Once someone has gained a slight advantage in the game, acquiring the resource to field half track mounted MGs for example, it”s almost impossible to claw that advantage back to make the game equal, without following your team around to use on the spot tactics to avoid disastrous encounters and occupy territory where possible. Acquiring territory on the flanks or rear of the frontline means throwing away a unit to do so, because you can”t watch them constantly and they will certainly be overrun. As I stated before, this game is about pebble dashing the enemy with troops, not building a defence and then sortying out from it to take advantage of weaknesses in the enemy.

Company of Heroes 2 - EngineersAlly that to the fact that the enemy player has a hand-picked advantage right off the line, and it”s difficult to justify the time I would spend weeping over the graves of my troops until I was rank 99 and could at least lose in the knowledge that I was doing so through ineptitude rather than unfairness.

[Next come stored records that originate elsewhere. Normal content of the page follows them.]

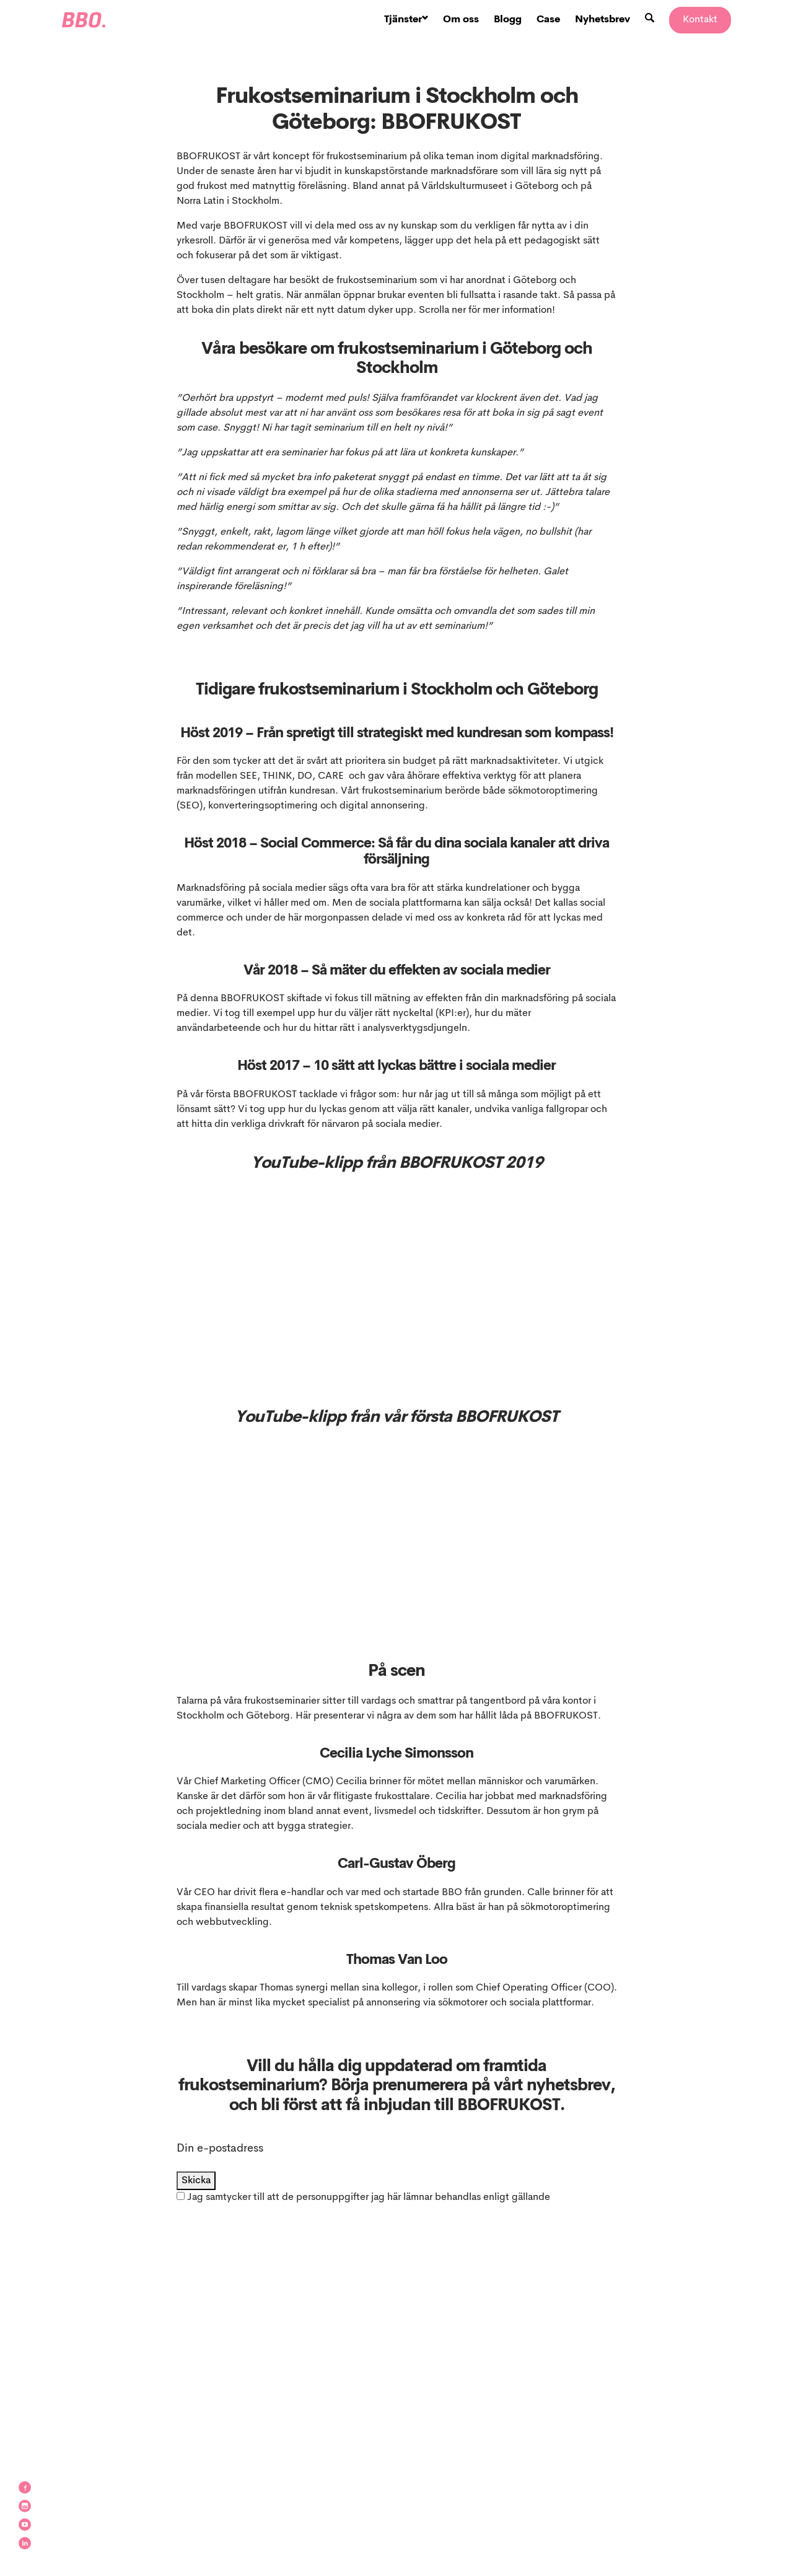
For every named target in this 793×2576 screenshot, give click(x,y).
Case (548, 20)
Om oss (461, 20)
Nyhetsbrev (602, 20)
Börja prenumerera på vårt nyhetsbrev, (473, 2086)
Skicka (196, 2181)
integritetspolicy (213, 2212)
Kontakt (700, 20)
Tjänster (406, 19)
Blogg (508, 20)
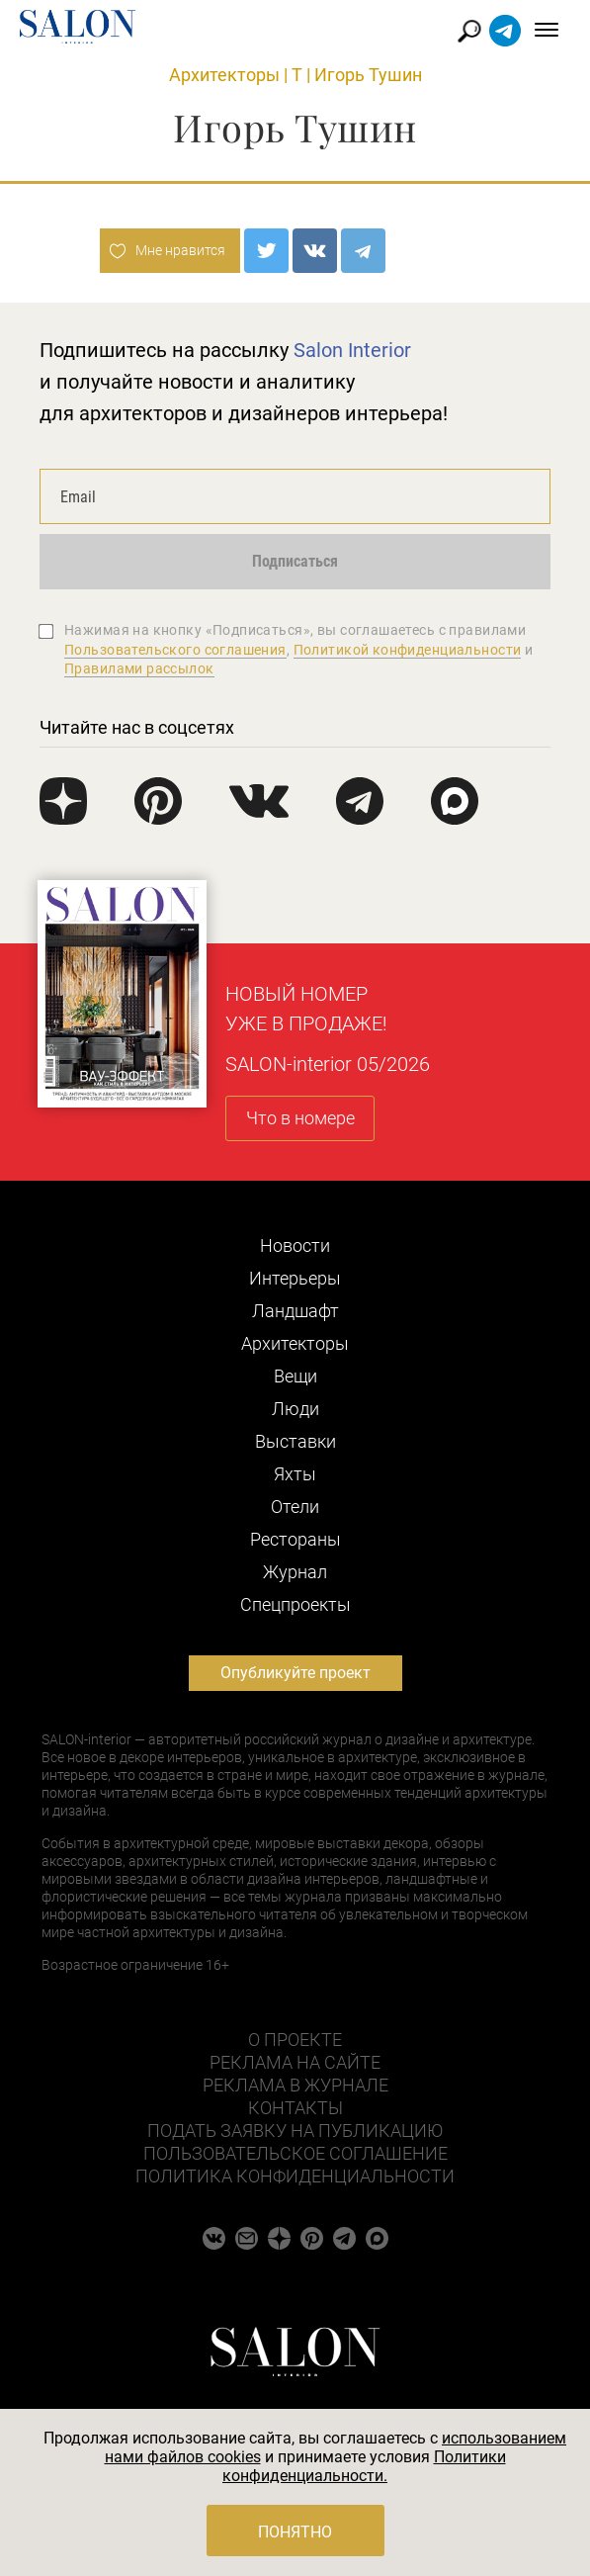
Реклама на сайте (295, 2062)
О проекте (295, 2039)
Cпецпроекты (295, 1604)
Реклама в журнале (295, 2085)
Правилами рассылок (139, 668)
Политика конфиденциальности (295, 2176)
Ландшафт (295, 1310)
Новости (295, 1245)
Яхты (295, 1474)
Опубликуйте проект (295, 1672)
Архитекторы (224, 74)
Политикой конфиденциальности (408, 650)
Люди (295, 1408)
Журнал (295, 1571)
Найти (470, 31)
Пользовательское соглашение (295, 2153)
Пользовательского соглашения (175, 650)
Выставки (295, 1441)
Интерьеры (295, 1278)
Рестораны (295, 1539)
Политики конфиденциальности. (364, 2466)
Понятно (295, 2532)
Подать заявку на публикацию (295, 2130)
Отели (295, 1506)
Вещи (295, 1376)
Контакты (295, 2107)
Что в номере (300, 1118)
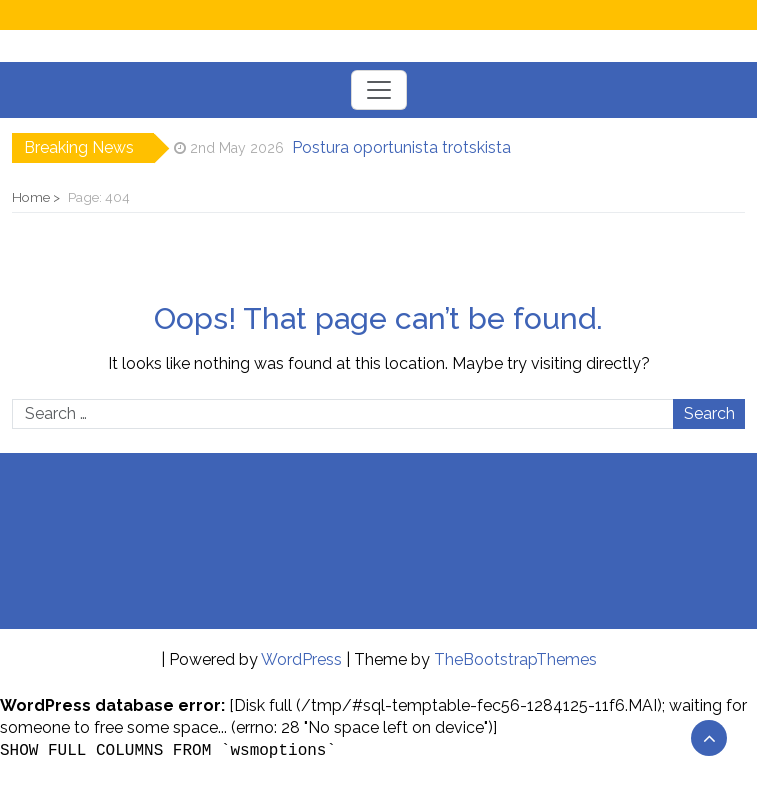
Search (709, 413)
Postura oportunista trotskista (401, 147)
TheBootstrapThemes (515, 659)
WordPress (301, 659)
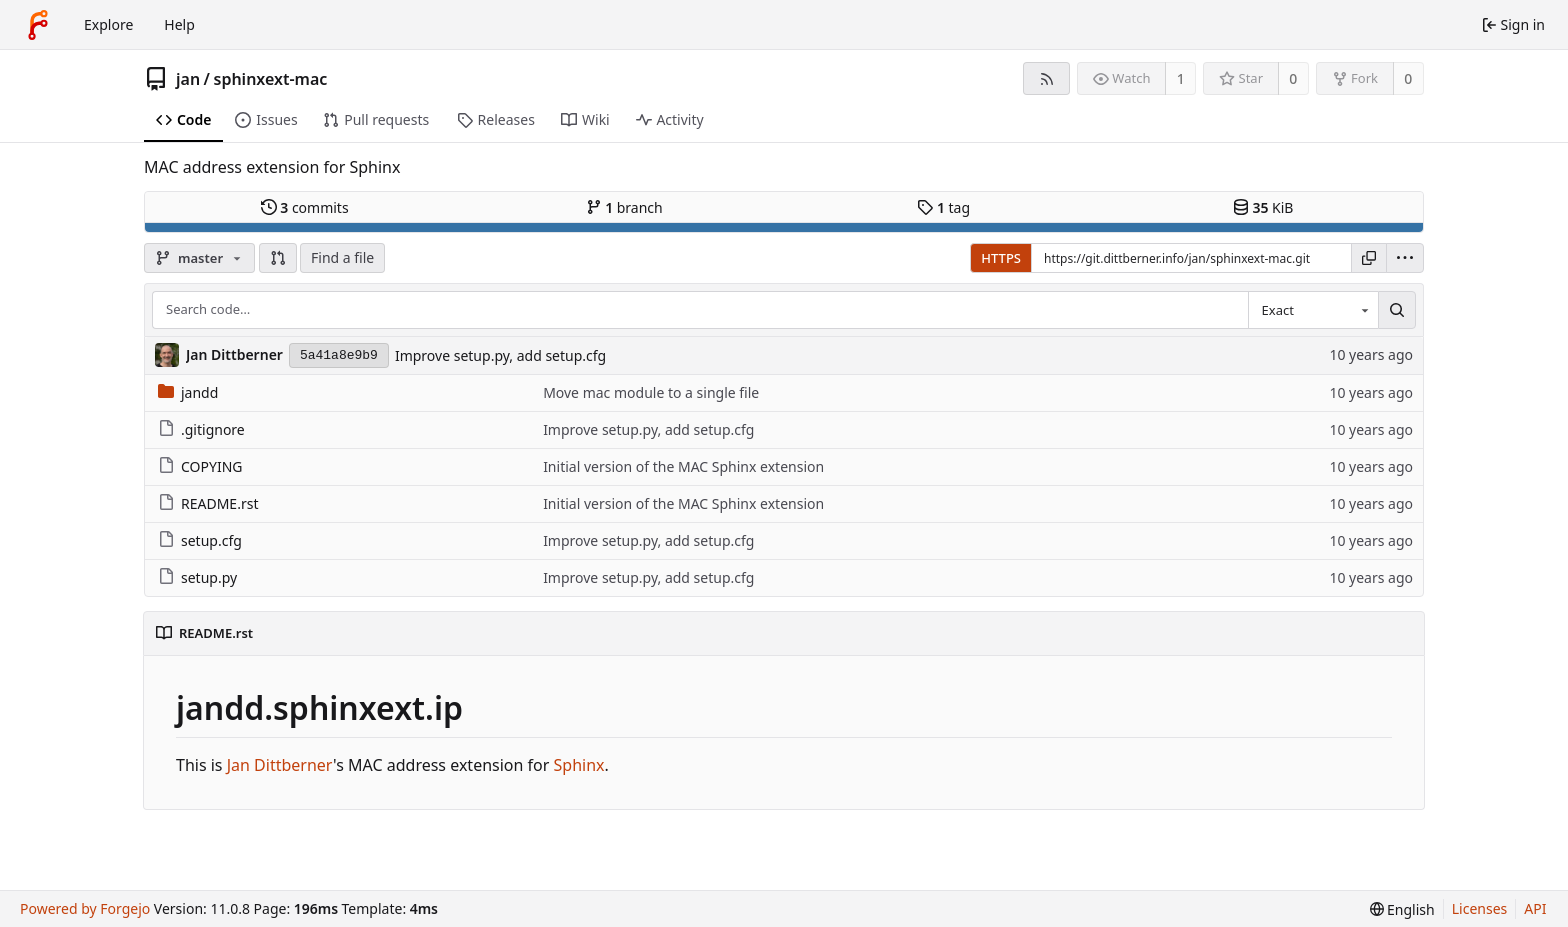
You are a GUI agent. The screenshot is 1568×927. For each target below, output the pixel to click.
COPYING (200, 466)
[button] (278, 258)
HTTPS (1001, 258)
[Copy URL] (1369, 258)
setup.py (197, 577)
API (1535, 908)
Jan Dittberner (280, 765)
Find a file (342, 257)
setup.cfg (200, 540)
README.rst (208, 503)
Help (179, 24)
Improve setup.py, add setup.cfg (500, 355)
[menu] (1405, 258)
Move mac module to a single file (651, 392)
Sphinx (579, 765)
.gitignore (201, 429)
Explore (108, 24)
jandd (188, 392)
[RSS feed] (1046, 78)
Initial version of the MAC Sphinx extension (683, 466)
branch (624, 207)
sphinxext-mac (271, 79)
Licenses (1480, 908)
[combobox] (1313, 310)
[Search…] (1397, 310)
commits (305, 207)
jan (188, 79)
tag (943, 207)
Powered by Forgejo (85, 908)
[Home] (38, 25)
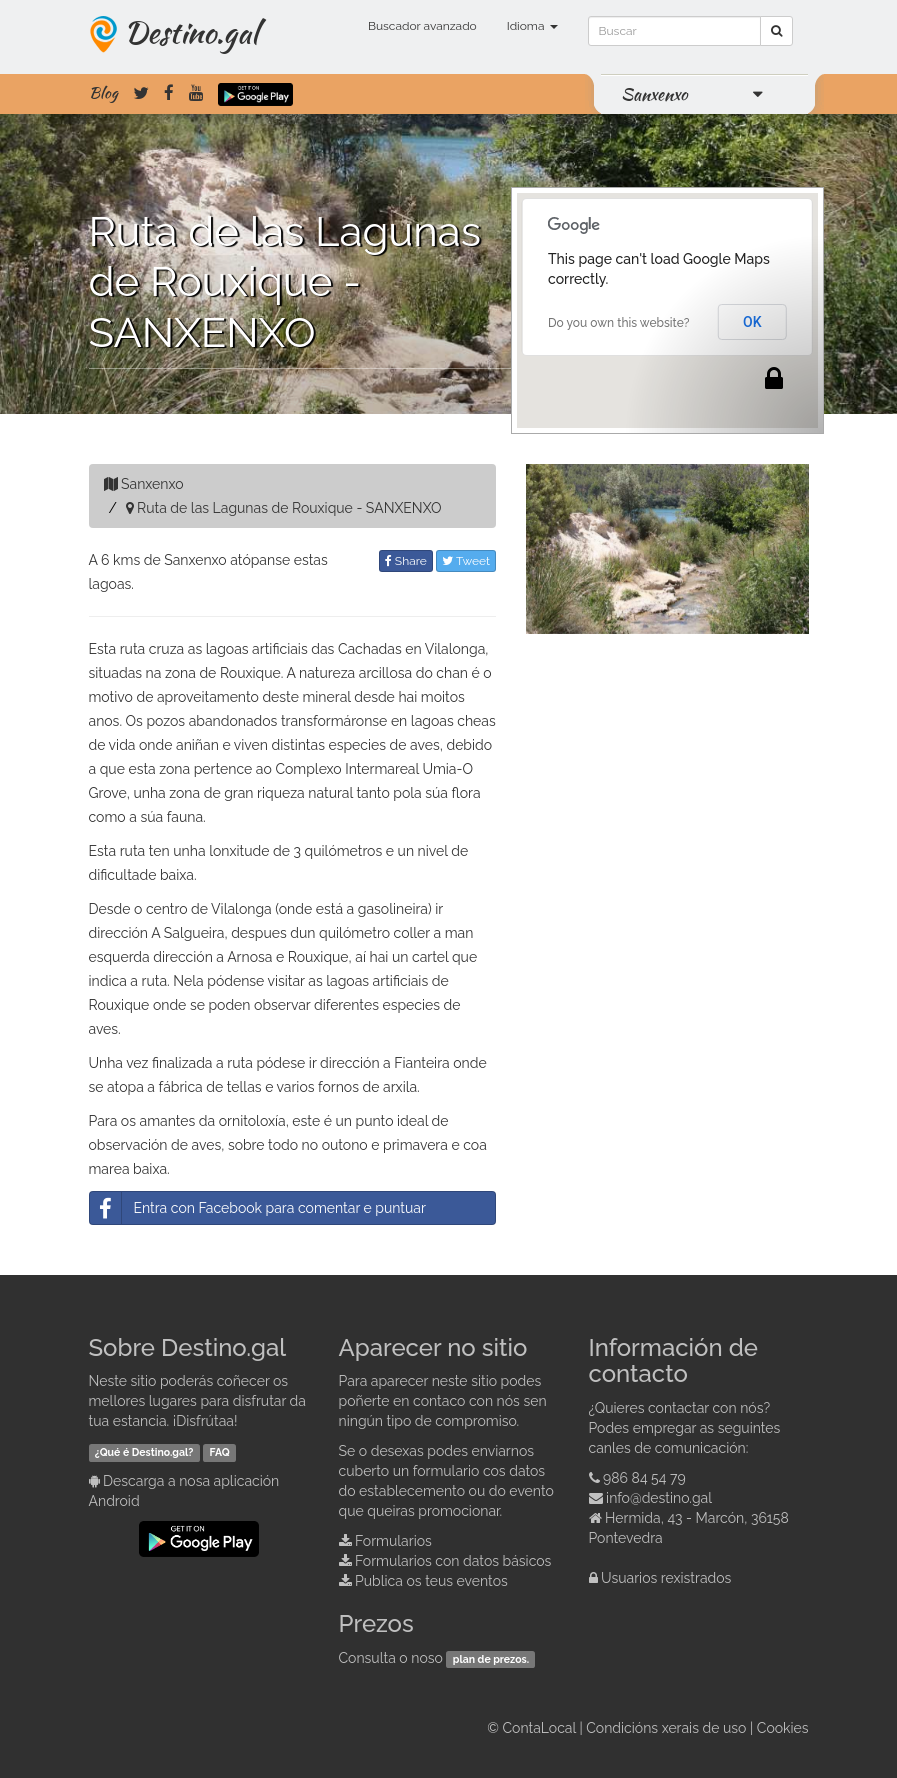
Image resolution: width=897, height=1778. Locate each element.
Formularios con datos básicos (453, 1561)
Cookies (783, 1728)
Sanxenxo (654, 94)
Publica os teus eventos (431, 1581)
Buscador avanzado (422, 26)
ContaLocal (538, 1728)
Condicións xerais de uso (666, 1728)
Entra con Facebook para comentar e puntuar (258, 1208)
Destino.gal (191, 32)
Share (406, 561)
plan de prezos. (491, 1659)
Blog (103, 93)
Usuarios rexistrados (666, 1578)
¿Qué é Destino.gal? (144, 1452)
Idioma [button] (532, 26)
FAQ (220, 1452)
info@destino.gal (659, 1498)
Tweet (466, 561)
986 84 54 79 (644, 1478)
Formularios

My final main upset with this game is the fact that COH2 doesn”t support crossfire or SLI graphics card setups, which I have. This means that I have to switch off my crossfire before I play and turn the game graphics down. In this day and age you would think a hardware setup so global would be accounted for in the programming and definitely detracted from the value and quality of the game.

Overall, I would say that COH2 is no great advance on the original. While being fun for a few unoccupied hours I would not consider this a game I would pay full money for, nor a multiplayer experience I will do more than dip my toe into occasionally in the future. An average game, when everyone expected so much more.